I am a bit confused as to the non-central chi-squared scaling... It may sound like a basic question to most, not for me!
Suppose we have a variable (for the sake of argument, that has only one degree of freedom) that is defined as
$Y = \lambda + (\sigma X + \mu)^2$, with $X\sim\mathcal{N}(0,1)$.
We have $(\sigma X + \mu)^2 \sim \mathcal{X'}^2_1(\mu^2/\sigma^2)$ and thus, we can say
$(Y - \lambda) \sim \mathcal{X'}^2_1(\mu^2/\sigma^2)$.
Alternatively, we can reformulate the variable as
$Y = \lambda + \sigma^2(X + \mu/\sigma)^2$, with $X\sim\mathcal{N}(0,1)$.
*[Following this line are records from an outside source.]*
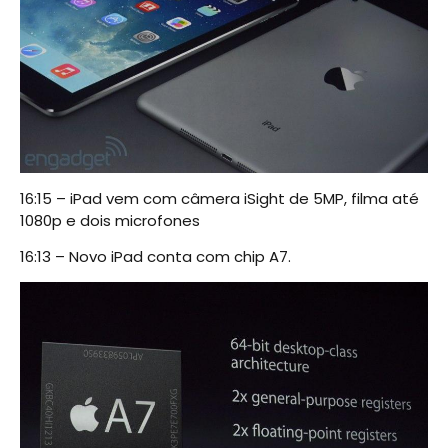
16:15 – iPad vem com câmera iSight de 5MP, filma até
1080p e dois microfones
16:13 – Novo iPad conta com chip A7.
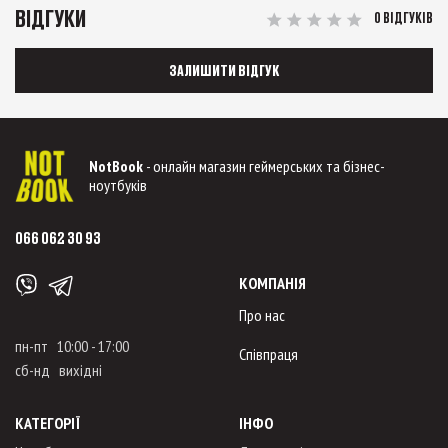
ВІДГУКИ
0 ВІДГУКІВ
ЗАЛИШИТИ ВІДГУК
NotBook
- онлайн магазин геймерських та бізнес-
ноутбуків
066 062 30 93
КОМПАНІЯ
Про нас
пн-пт 10:00 - 17:00
Співпраця
сб-нд вихідні
КАТЕГОРІЇ
ІНФО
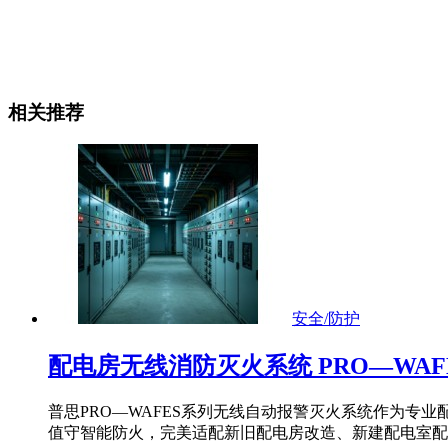
相关推荐
安全/防护
配电房无线消防灭火系统 PRO—WAF
普思PRO—WAFES系列无线自动报警灭火系统作为
值守智能防火，完美适配新旧配电房改造、新建配电室配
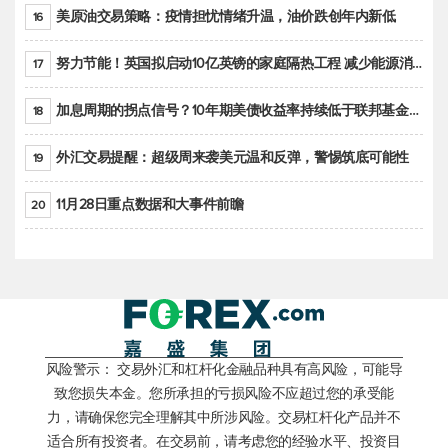
美原油交易策略：疫情担忧情绪升温，油价跌创年内新低
16
努力节能！英国拟启动10亿英镑的家庭隔热工程 减少能源消耗
17
加息周期的拐点信号？10年期美债收益率持续低于联邦基金利率目标区间
18
外汇交易提醒：超级周来袭美元温和反弹，警惕筑底可能性
19
11月28日重点数据和大事件前瞻
20
风险警示： 交易外汇和杠杆化金融品种具有高风险，可能导
致您损失本金。您所承担的亏损风险不应超过您的承受能
力，请确保您完全理解其中所涉风险。交易杠杆化产品并不
适合所有投资者。在交易前，请考虑您的经验水平、投资目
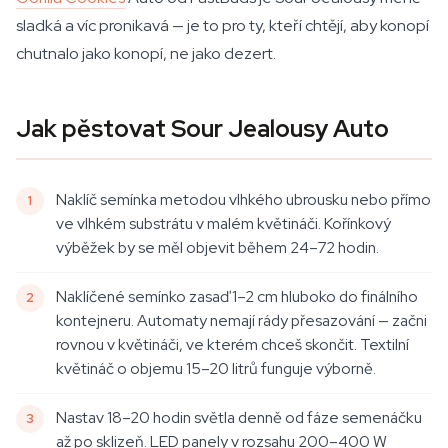
sladká a víc pronikavá — je to pro ty, kteří chtějí, aby konopí
chutnalo jako konopí, ne jako dezert.
Jak pěstovat Sour Jealousy Auto
Naklíč semínka metodou vlhkého ubrousku nebo přímo
ve vlhkém substrátu v malém květináči. Kořínkový
výběžek by se měl objevit během 24–72 hodin.
Naklíčené semínko zasaď 1–2 cm hluboko do finálního
kontejneru. Automaty nemají rády přesazování — začni
rovnou v květináči, ve kterém chceš skončit. Textilní
květináč o objemu 15–20 litrů funguje výborně.
Nastav 18–20 hodin světla denně od fáze semenáčku
až po sklizeň. LED panely v rozsahu 200–400 W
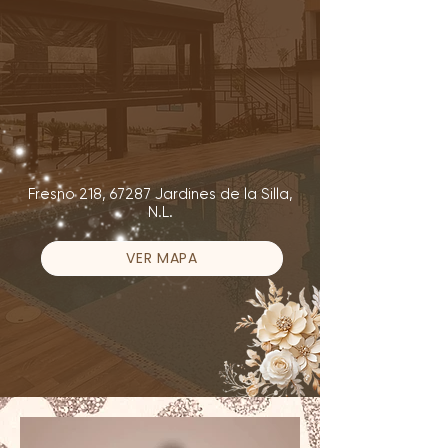
Fresno 218, 67287 Jardines de la Silla,
N.L.
VER MAPA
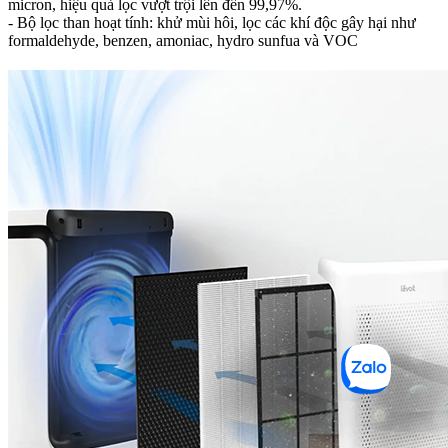
micron, hiệu quả lọc vượt trội lên đến 99,97%.
- Bộ lọc than hoạt tính: khử mùi hôi, lọc các khí độc gây hại như
formaldehyde, benzen, amoniac, hydro sunfua và VOC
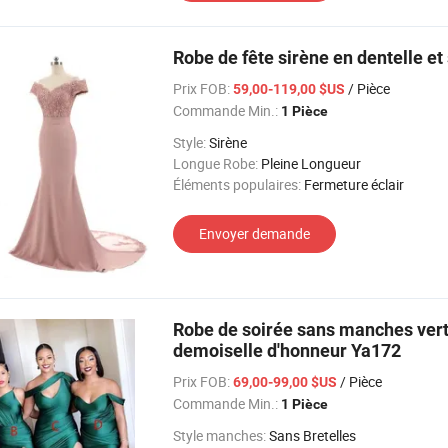
Robe de fête sirène en dentelle e
Prix FOB:
/ Pièce
59,00-119,00 $US
Commande Min.:
1 Pièce
Style:
Sirène
Longue Robe:
Pleine Longueur
Éléments populaires:
Fermeture éclair
Envoyer demande
Robe de soirée sans manches vert
demoiselle d'honneur Ya172
Prix FOB:
/ Pièce
69,00-99,00 $US
Commande Min.:
1 Pièce
Style manches:
Sans Bretelles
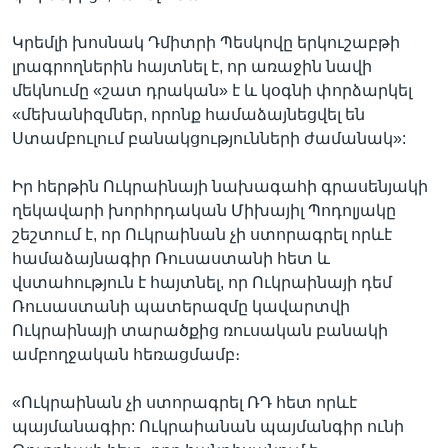
Կրեմլի խոսնակ Դմիտրի Պեսկովը երկուշաբթի
լրագրողներին հայտնել է, որ առաջին նավի
մեկնումը «շատ դրական» է և կօգնի փորձարկել
«մեխանիզմներ, որոնք համաձայնեցվել են
Ստամբուլում բանակցությունների ժամանակ»:
Իր հերթին Ուկրաինայի նախագահի գրասենյակի
ղեկավարի խորհրդական Միխայիլ Պոդոլյակը
շեշտում է, որ Ուկրաինան չի ստորագրել որևէ
համաձայնագիր Ռուսաստանի հետ և
վստահություն է հայտնել, որ Ուկրաինայի դեմ
Ռուսաստանի պատերազմը կավարտվի
Ուկրաինայի տարածքից ռուսական բանակի
ամբողջական հեռացմամբ։
«Ուկրաինան չի ստորագրել ՌԴ հետ որևէ
պայմանագիր: Ուկրաիանան պայմանգիր ունի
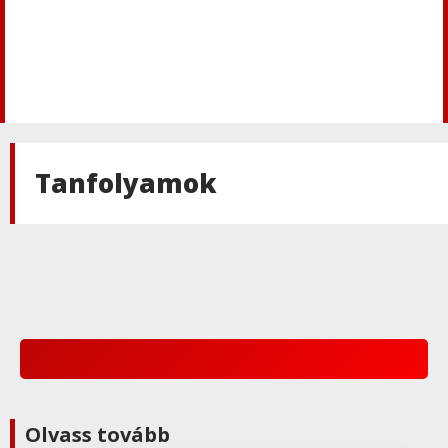
Tanfolyamok
Olvass tovább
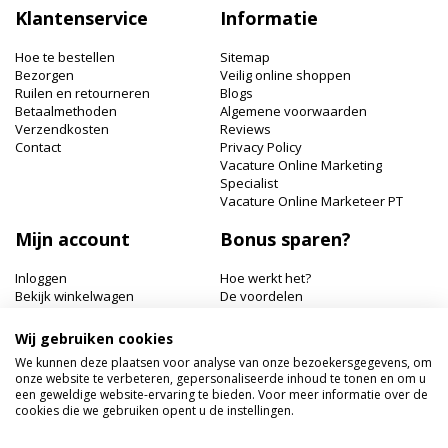
op
Klantenservice
Informatie
onze
nieuwsbrief
Hoe te bestellen
Sitemap
Bezorgen
Veilig online shoppen
Ruilen en retourneren
Blogs
Betaalmethoden
Algemene voorwaarden
Verzendkosten
Reviews
Contact
Privacy Policy
Vacature Online Marketing
Specialist
Vacature Online Marketeer PT
Mijn account
Bonus sparen?
Inloggen
Hoe werkt het?
Bekijk winkelwagen
De voordelen
Bonuspunten bekijken
Wij gebruiken cookies
Hairworldshop.nl
We kunnen deze plaatsen voor analyse van onze bezoekersgegevens, om
onze website te verbeteren, gepersonaliseerde inhoud te tonen en om u
Havik 41, 3811 EX Amersfoort
een geweldige website-ervaring te bieden. Voor meer informatie over de
+31 033 462 41 40
cookies die we gebruiken opent u de instellingen.
klantenservice@hairworldshop.nl
KVK: 68294956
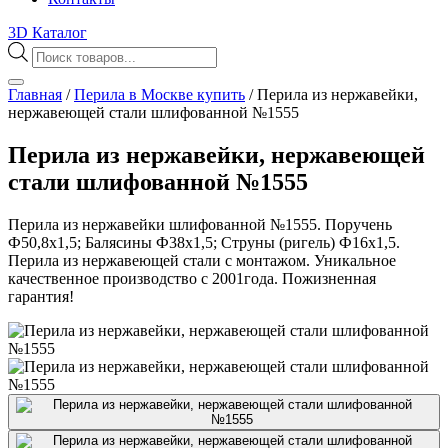
3D Каталог
Поиск
товаров
Главная
/
Перила в Москве купить
/
Перила из нержавейки,
нержавеющей стали шлифованной №1555
Перила из нержавейки, нержавеющей
стали шлифованной №1555
Перила из нержавейки шлифованной №1555. Поручень
Ф50,8х1,5; Балясины Ф38х1,5; Струны (ригель) Ф16х1,5.
Перила из нержавеющей стали с монтажом. Уникальное
качественное производство с 2001года. Пожизненная
гарантия!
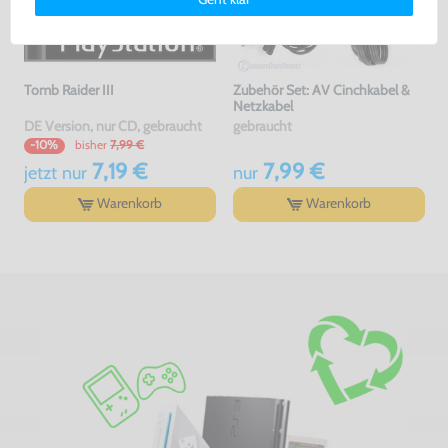
erklärung
und unserem
Impressum
.
Tomb Raider III
Zubehör Set: AV Cinchkabel &
Netzkabel
DE Version, nur CD, gebraucht
gebraucht
bisher
7,99 €
-10%
7,19 €
7,99 €
jetzt
nur
nur
Warenkorb
Warenkorb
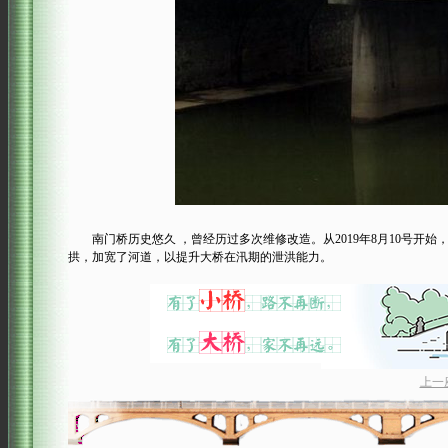
南门桥历史悠久 ，曾经历过多次维修改造。从2019年8月10号开始
拱，加宽了河道，以提升大桥在汛期的泄洪能力。
上一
We have $(X + \mu/\sigma)^2 \sim \mathcal{X'}^2_1(\mu ^2/\sigma^2)$ and thus, we can say
$(Y - \lambda)/\sigma^2 \sim \mathcal{X'}^2_1(\mu^2/\sigma^2)$.
Which one is correct?
Let $Y=\lambda+(\sigma X+\mu)^2$. We have
$$\begin{split}X&\sim N(0,1)\\ \sigma X&\sim N(0, \sigma^2)\\ \sigma X+\mu&\sim N(\mu, \sigma)^2\text{ (*)}\\ \left(\frac{\sigma X+\mu}{\sigma}\right)&\sim N\left(\frac \mu \sigma, 1\right)\\ \left(\frac{\sigma X+\mu}{\sigma}\right)^2&\sim\chi^2_{1, \frac{\mu^2}{\sigma^2}}\end{split}$$
Therefore
$$\frac{Y-\lambda}{\sigma^2}=\left(\frac{\sigma X+\mu}{\sigma}\right)^2\sim\chi^2_{1, \frac{\mu^2}{\sigma^2}}$$
the second is correct. Notice that $\sigma X+\mu$ does not have unit variance (*) so squaring it does not create a non-central chi squared random variable, which requires it be the sum of independent, normally distributed variables with unit variance. Therefore the first is not correct.